While the deployment of large language models (LLMs) in high-value industries continues to expand, the systematic assessment of their safety against jailbreak and prompt-based attacks remains insufficient. Existing safety evaluation benchmarks and frameworks are often limited by an imbalanced integration of core components (attack, defense, and evaluation methods) and an isolation between flexible evaluation frameworks and standardized benchmarking capabilities.
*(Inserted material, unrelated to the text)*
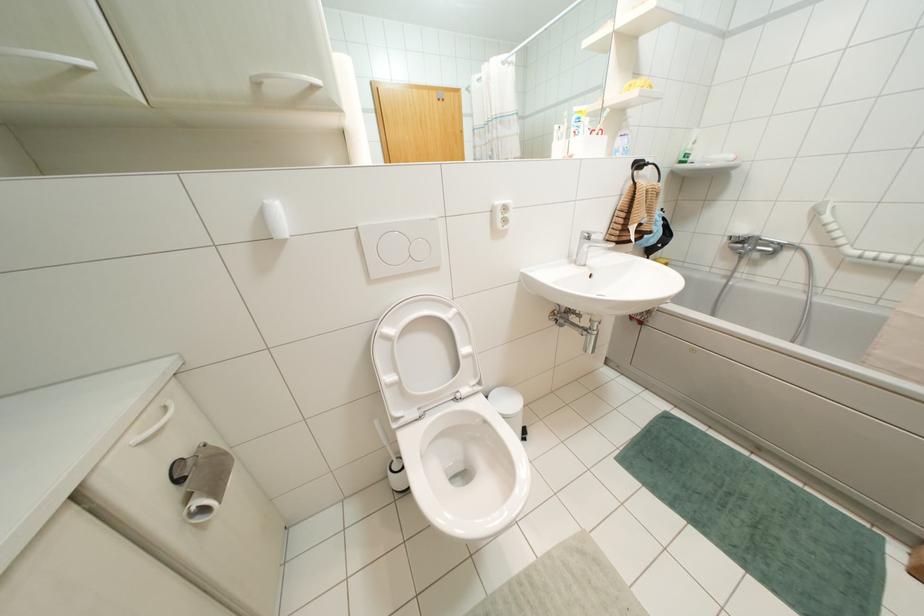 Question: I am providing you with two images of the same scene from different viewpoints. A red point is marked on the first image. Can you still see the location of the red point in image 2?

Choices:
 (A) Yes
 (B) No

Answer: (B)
These limitations hinder reliable cross-study comparisons and create unnecessary overhead for comprehensive risk assessment. To address these gaps, we present TeleAI-Safety, a modular and reproducible framework coupled with a systematic benchmark for rigorous LLM safety evaluation. Our framework integrates a broad collection of 19 attack methods (including one self-developed method), 29 defense methods, and 19 evaluation methods (including one self-developed method). With a curated attack corpus of 342 samples spanning 12 distinct risk categories, the TeleAI-Safety benchmark conducts extensive evaluations across 14 target models. The results reveal systematic vulnerabilities and model-specific failure cases, highlighting critical trade-offs between safety and utility, and identifying potential defense patterns for future optimization. In practical scenarios, TeleAI-Safety can be flexibly adjusted with customized attack, defense, and evaluation combinations to meet specific demands. We release our complete code and evaluation results to facilitate reproducible research and establish unified safety baselines.

Paper Structure

This paper contains 43 sections, 2 equations, 4 figures, 7 tables.

Figures (4)

  • Figure 1: The distribution of harmful data samples across 12 risk categories in the TeleAI-Safety dataset after the completion of the curation process.
  • Figure 2: The framework of TeleAI-Safety, which integrates 19 attack methods, 29 defense methods, and 19 evaluation methods. The blue highlights indicate our latest self-developed methods.
  • Figure 3: Safety performance of black-box models across different risk categories (using 1-ASR as the metric).
  • Figure 4: Safety performance of white-box models across different risk categories (using 1-ASR as the metric).